START Data for this task

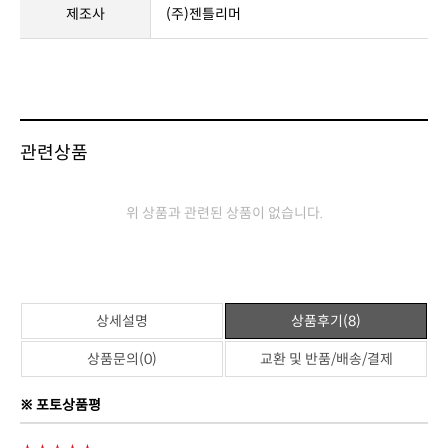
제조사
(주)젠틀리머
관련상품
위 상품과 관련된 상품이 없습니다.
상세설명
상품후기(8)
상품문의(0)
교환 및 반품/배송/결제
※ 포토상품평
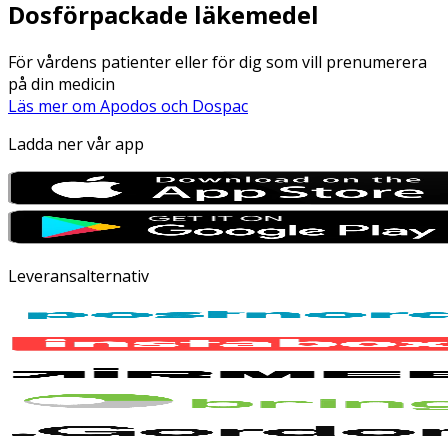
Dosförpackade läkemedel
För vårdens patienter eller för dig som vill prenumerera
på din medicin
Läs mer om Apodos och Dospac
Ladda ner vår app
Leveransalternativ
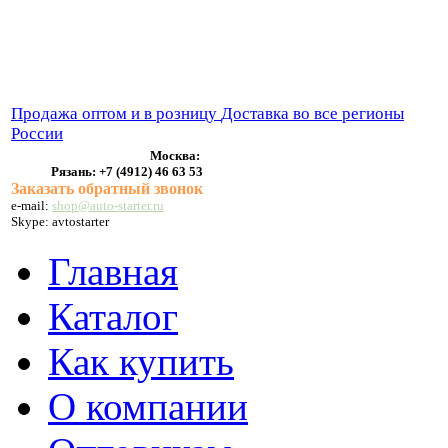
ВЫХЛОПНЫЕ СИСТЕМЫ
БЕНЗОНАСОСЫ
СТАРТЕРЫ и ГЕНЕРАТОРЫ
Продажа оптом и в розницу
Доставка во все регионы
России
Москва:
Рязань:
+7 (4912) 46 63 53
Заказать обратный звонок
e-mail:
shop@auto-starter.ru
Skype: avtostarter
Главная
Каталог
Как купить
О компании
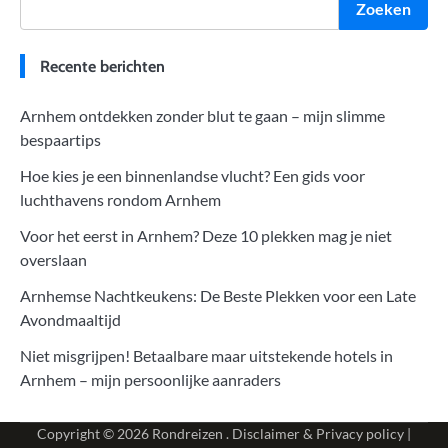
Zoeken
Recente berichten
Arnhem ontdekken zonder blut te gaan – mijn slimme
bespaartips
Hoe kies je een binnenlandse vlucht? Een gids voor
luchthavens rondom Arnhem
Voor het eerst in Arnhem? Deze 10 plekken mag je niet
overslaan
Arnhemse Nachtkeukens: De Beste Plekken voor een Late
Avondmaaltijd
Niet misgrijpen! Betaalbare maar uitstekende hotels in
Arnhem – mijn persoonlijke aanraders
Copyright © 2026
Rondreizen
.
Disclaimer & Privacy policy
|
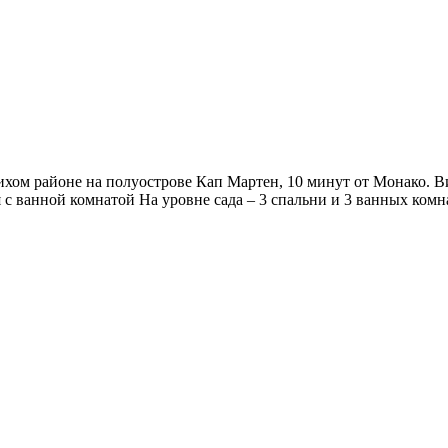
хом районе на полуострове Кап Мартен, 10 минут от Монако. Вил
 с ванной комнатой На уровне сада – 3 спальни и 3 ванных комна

END Data for this task
START Data for this task

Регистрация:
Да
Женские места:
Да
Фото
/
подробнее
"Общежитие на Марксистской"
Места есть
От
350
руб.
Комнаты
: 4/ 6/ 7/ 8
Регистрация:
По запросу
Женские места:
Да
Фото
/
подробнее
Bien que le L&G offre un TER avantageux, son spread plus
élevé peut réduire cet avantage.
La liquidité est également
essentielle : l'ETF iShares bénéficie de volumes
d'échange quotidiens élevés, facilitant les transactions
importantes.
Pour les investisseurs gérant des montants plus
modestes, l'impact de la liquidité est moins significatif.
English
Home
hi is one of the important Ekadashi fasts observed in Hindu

END Data for this task

- Exercise -
Provide only the number of lines in the material above that contain the word "liquidité".

- Result for this task -
2